Seychelles, um famoso arquipélago no oceano Índico, adota uma política de turismo que visa proteger suas ilhas e seu meio ambiente. A regra “uma ilha, um resort” ajuda a limitar o impacto turístico, embora o país esteja considerando permitir dois hotéis na ilha de Coëtivy. A conservação ambiental tornou-se fundamental na cultura seychellense. Em 1994, o governo local proibiu a caça de tartarugas. Mais de 30 anos depois, a ilha de Aldabra abriga uma das maiores populações de tartarugas-verdes do oeste do oceano Índico, uma transformação significativa que mudou a percepção cultural local sobre essas espécies. Gilly Mein, um taxista, menciona que o consumo de curry de tartaruga já foi comum, mas agora é visto como algo sagrado.

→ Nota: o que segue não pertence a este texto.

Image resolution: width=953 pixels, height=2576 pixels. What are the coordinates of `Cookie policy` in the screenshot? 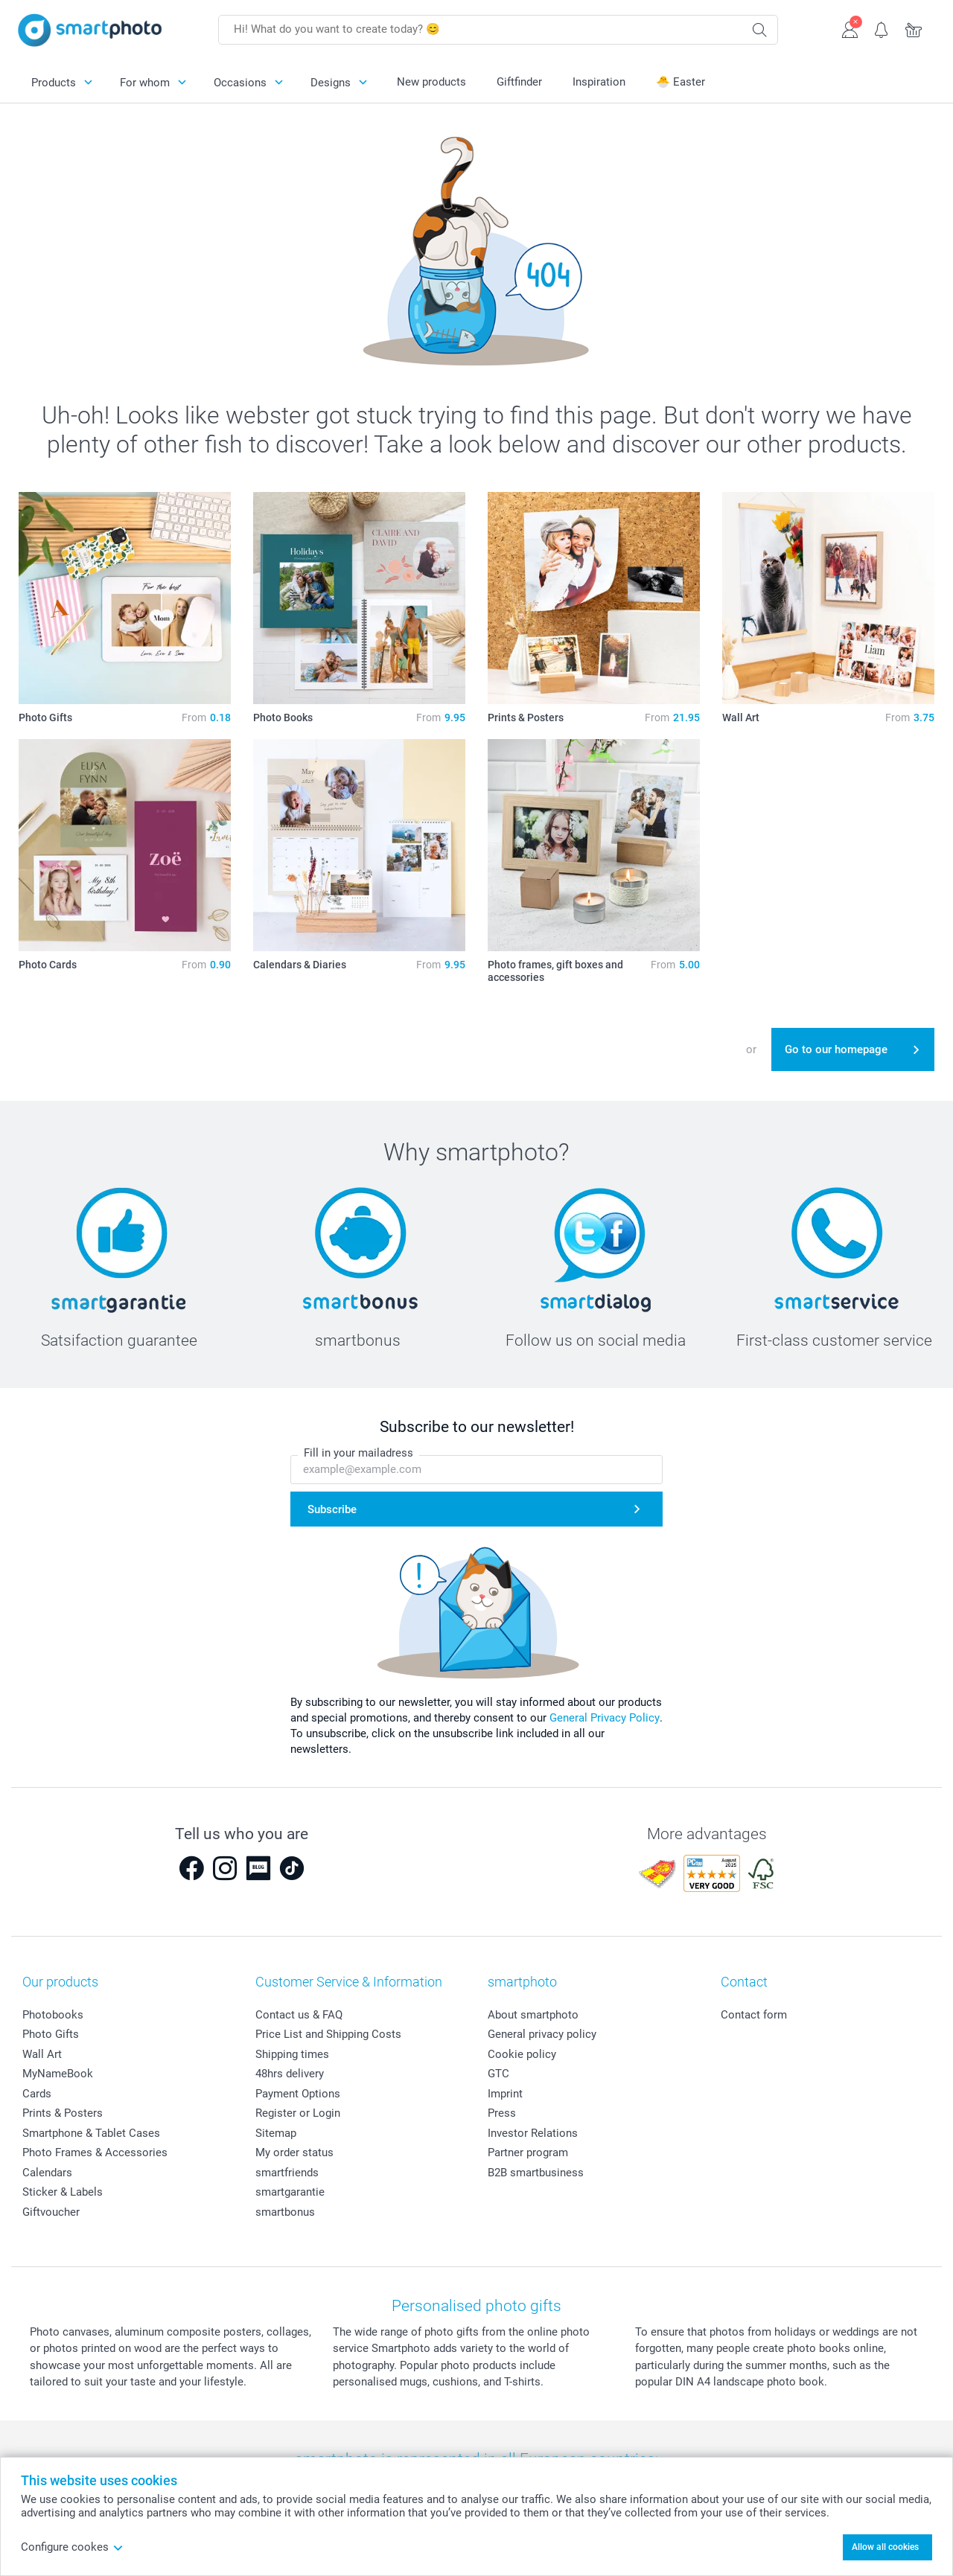 It's located at (522, 2054). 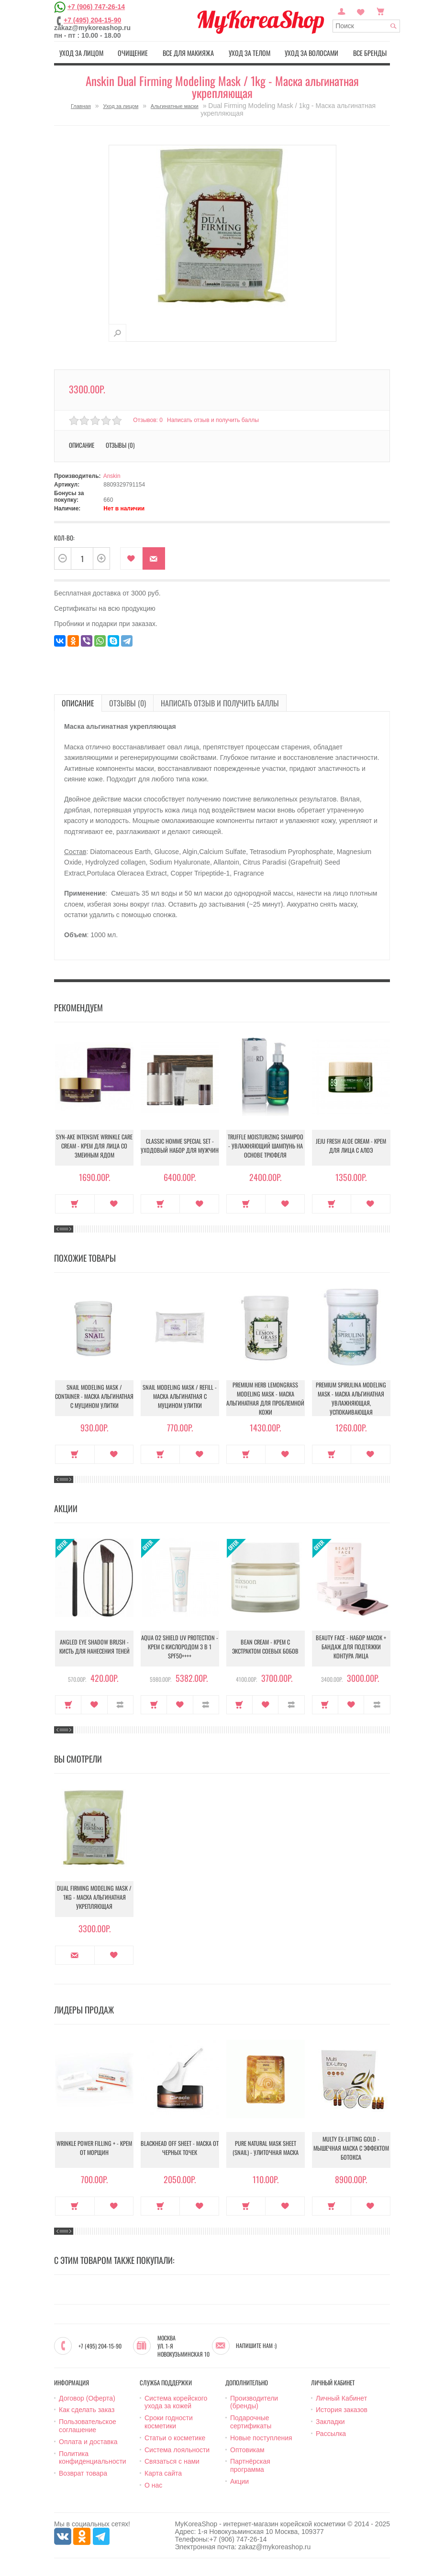 Image resolution: width=444 pixels, height=2576 pixels. Describe the element at coordinates (88, 2440) in the screenshot. I see `Оплата и доставка` at that location.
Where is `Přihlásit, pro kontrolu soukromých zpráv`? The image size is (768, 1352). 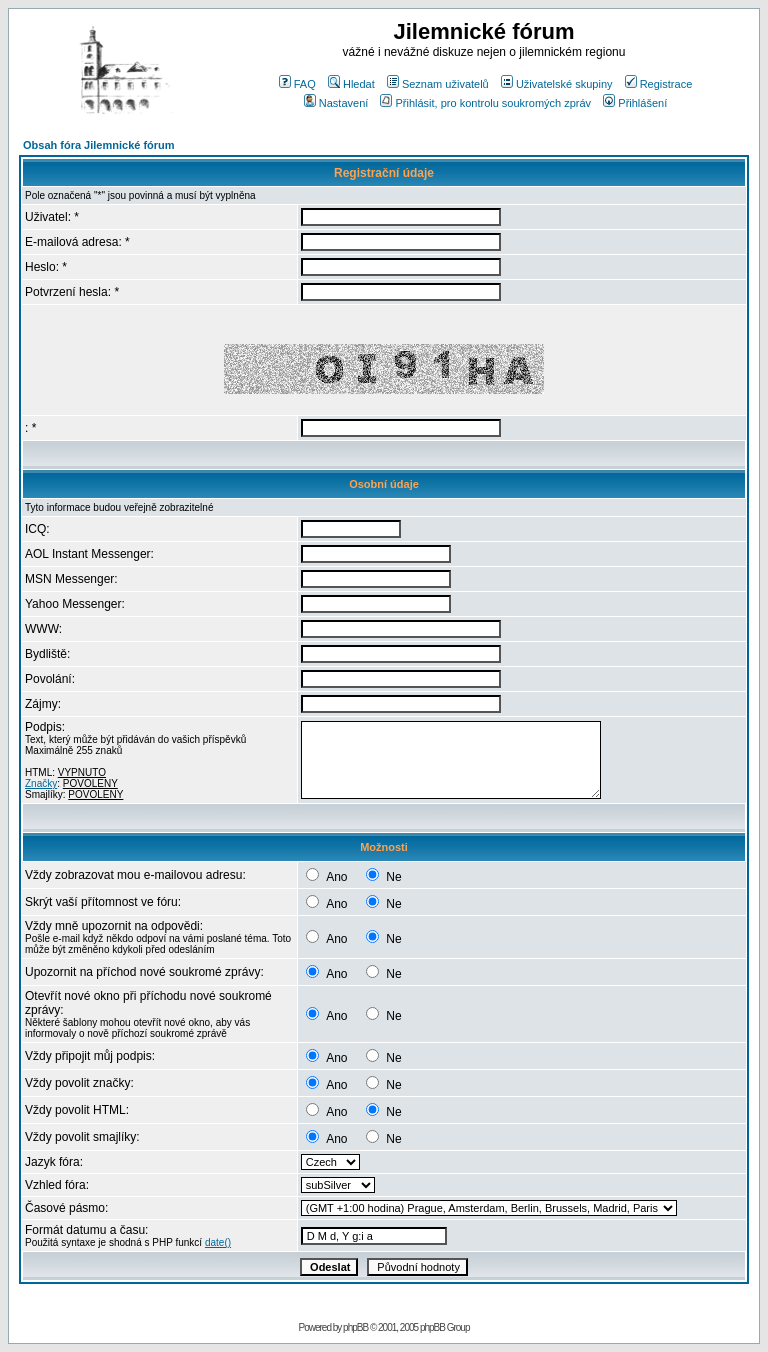 Přihlásit, pro kontrolu soukromých zpráv is located at coordinates (485, 103).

Em 2018, Seychelles deu um passo importante ao se tornar o primeiro país do mundo a emitir um “Blue Bond”, levantando 15 milhões de dólares de investidores internacionais. Este dinheiro foi usado para reduzir parte da dívida nacional em troca do compromisso de proteger 30% de suas águas, que representam cerca de 162 mil milhas quadradas. As Ilhas Exteriores se incluem nessa área de proteção, onde diversas histórias de recuperação de espécies raras estão florescendo. O grupo de Aldabra, que inclui Astove, abriga algumas das maiores colônias de aves marinhas do planeta. Além disso, o atol de Aldabra é reconhecido pela UNESCO e abriga mais de 150 mil tartarugas gigantes.
Um guia local, Elle Brighton, destaca a importância ecológica de Seychelles, comparando o arquipélago às Ilhas Galápagos, devido à sua biodiversidade. Ele trabalha na Blue Safari, uma empresa de ecoturismo fundada em 2012 por Murray Collins e Keith Rose-Innes. A empresa transformou o Alphonse Island Lodge, o único resort na pequena ilha em forma de raio, em um eco-resort com 29 chaves e operações com baixo impacto ambiental.
Ao voar 250 milhas a sudoeste de Mahé em um pequeno jato, é possível avistar extensões de gramíneas marinhas que são essenciais para a saúde do oceano e agem como sumidouros de carbono, sendo 35 vezes mais eficientes do que florestas tropicais. O Alphonse Island Lodge é o ponto de partida para atividades como mergulho e snorkeling, permitindo que os visitantes se conectem com a rica vida marinha.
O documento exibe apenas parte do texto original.